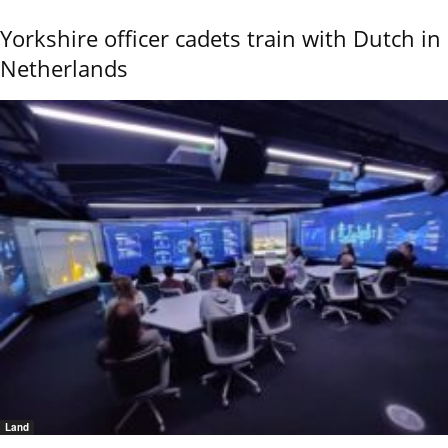
Yorkshire officer cadets train with Dutch in
Netherlands
Land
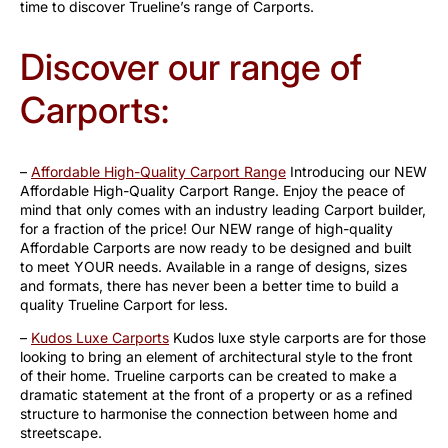
time to discover Trueline’s range of Carports.
Discover our range of
Carports:
–
Affordable High-Quality Carport Range
Introducing our NEW
Affordable High-Quality Carport Range. Enjoy the peace of
mind that only comes with an industry leading Carport builder,
for a fraction of the price! Our NEW range of high-quality
Affordable Carports are now ready to be designed and built
to meet YOUR needs. Available in a range of designs, sizes
and formats, there has never been a better time to build a
quality Trueline Carport for less.
–
Kudos Luxe Carports
Kudos luxe style carports are for those
looking to bring an element of architectural style to the front
of their home. Trueline carports can be created to make a
dramatic statement at the front of a property or as a refined
structure to harmonise the connection between home and
streetscape.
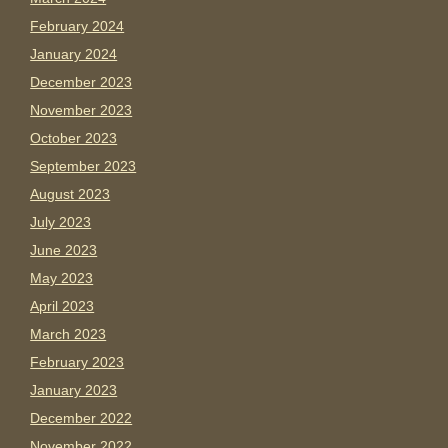
February 2024
January 2024
December 2023
November 2023
October 2023
September 2023
August 2023
July 2023
June 2023
May 2023
April 2023
March 2023
February 2023
January 2023
December 2022
November 2022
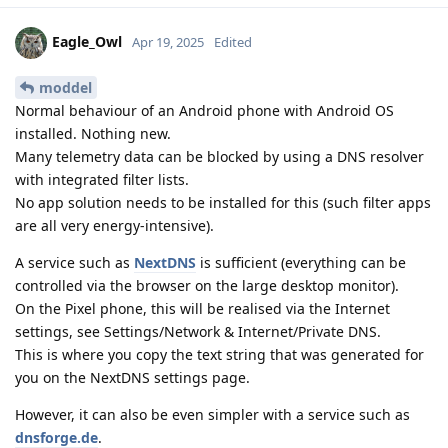
Eagle_Owl
Apr 19, 2025
Edited
moddel
Normal behaviour of an Android phone with Android OS
installed. Nothing new.
Many telemetry data can be blocked by using a DNS resolver
with integrated filter lists.
No app solution needs to be installed for this (such filter apps
are all very energy-intensive).
A service such as
NextDNS
is sufficient (everything can be
controlled via the browser on the large desktop monitor).
On the Pixel phone, this will be realised via the Internet
settings, see Settings/Network & Internet/Private DNS.
This is where you copy the text string that was generated for
you on the NextDNS settings page.
However, it can also be even simpler with a service such as
dnsforge.de
.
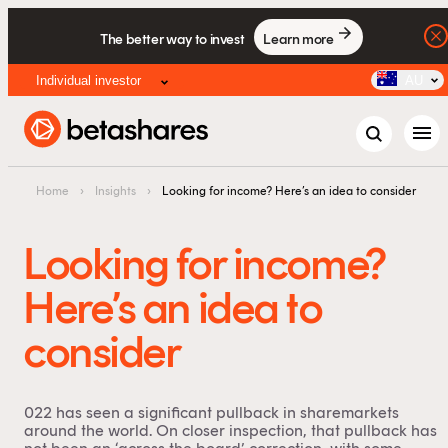
The better way to invest
Learn more
Individual investor
AU
menu
Home
›
Insights
›
Looking for income? Here’s an idea to consider
Looking for income?
Here’s an idea to
consider
022 has seen a significant pullback in sharemarkets
around the world. On closer inspection, that pullback has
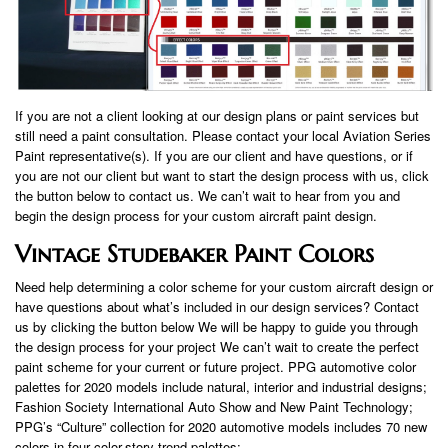
If you are not a client looking at our design plans or paint services but
still need a paint consultation. Please contact your local Aviation Series
Paint representative(s). If you are our client and have questions, or if
you are not our client but want to start the design process with us, click
the button below to contact us. We can’t wait to hear from you and
begin the design process for your custom aircraft paint design.
Vintage Studebaker Paint Colors
Need help determining a color scheme for your custom aircraft design or
have questions about what’s included in our design services? Contact
us by clicking the button below We will be happy to guide you through
the design process for your project We can’t wait to create the perfect
paint scheme for your current or future project. PPG automotive color
palettes for 2020 models include natural, interior and industrial designs;
Fashion Society International Auto Show and New Paint Technology;
PPG’s “Culture” collection for 2020 automotive models includes 70 new
colors in four color-story trend palettes:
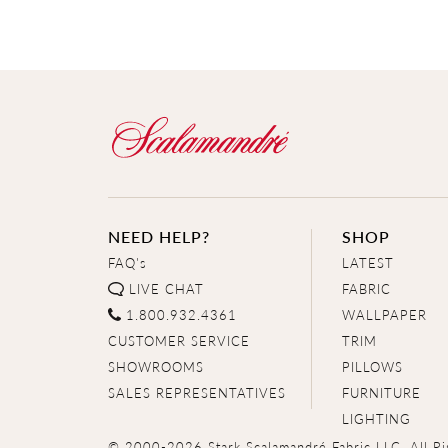
NEED HELP?
SHOP
FAQ's
LATEST
LIVE CHAT
FABRIC
1.800.932.4361
WALLPAPER
CUSTOMER SERVICE
TRIM
SHOWROOMS
PILLOWS
SALES REPRESENTATIVES
FURNITURE
LIGHTING
© 2000-2026 Stark Scalamandré Fabric LLC. All Ri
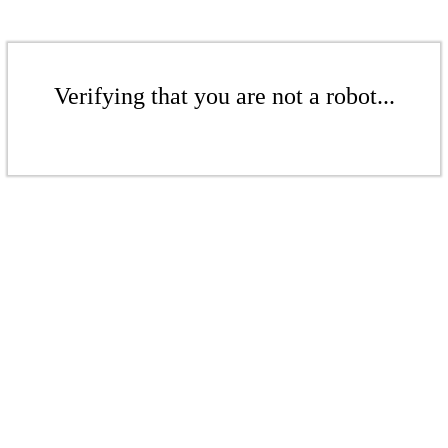
Verifying that you are not a robot...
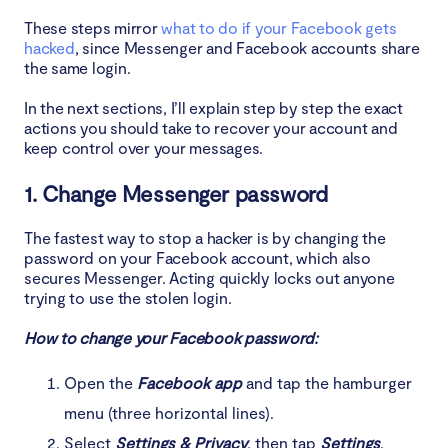
These steps mirror
what to do if your Facebook gets
hacked
, since Messenger and Facebook accounts share
the same login.
In the next sections, I’ll explain step by step the exact
actions you should take to recover your account and
keep control over your messages.
1. Change Messenger password
The fastest way to stop a hacker is by changing the
password on your Facebook account, which also
secures Messenger. Acting quickly locks out anyone
trying to use the stolen login.
How to change your Facebook password:
Open the
Facebook app
and tap the hamburger
menu (three horizontal lines).
Select
Settings & Privacy
, then tap
Settings
.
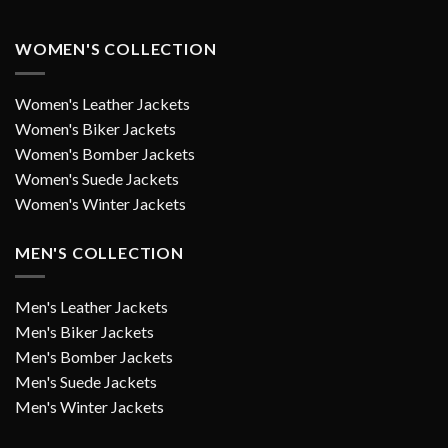
WOMEN'S COLLECTION
Women's Leather Jackets
Women's Biker Jackets
Women's Bomber Jackets
Women's Suede Jackets
Women's Winter Jackets
MEN'S COLLECTION
Men's Leather Jackets
Men's Biker Jackets
Men's Bomber Jackets
Men's Suede Jackets
Men's Winter Jackets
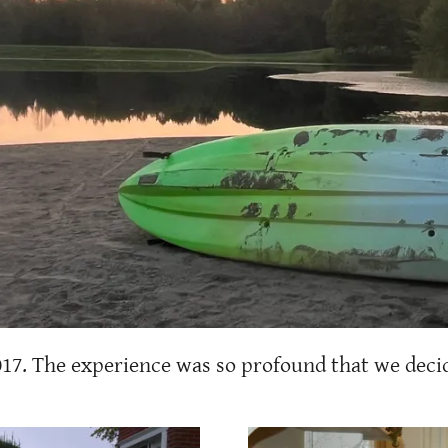
017. The experience was so profound that we decid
..............................
▸ **Assigned task**:
Begin at the first line of the listing and print each line exactly. Stop after the line containing "February 2024", and omit all pictures.

▸ **Task result**:
Yorkshire officer cadets train with Dutch in
Netherlands
Land
time to discover Trueline’s range of Carports.
Discover our range of
Carports:
–
Affordable High-Quality Carport Range
Introducing our NEW
Affordable High-Quality Carport Range. Enjoy the peace of
mind that only comes with an industry leading Carport builder,
for a fraction of the price! Our NEW range of high-quality
Affordable Carports are now ready to be designed and built
to meet YOUR needs. Available in a range of designs, sizes
and formats, there has never been a better time to build a
quality Trueline Carport for less.
–
Kudos Luxe Carports
Kudos luxe style carports are for those
looking to bring an element of architectural style to the front
of their home. Trueline carports can be created to make a
dramatic statement at the front of a property or as a refined
structure to harmonise the connection between home and
streetscape.
February 2024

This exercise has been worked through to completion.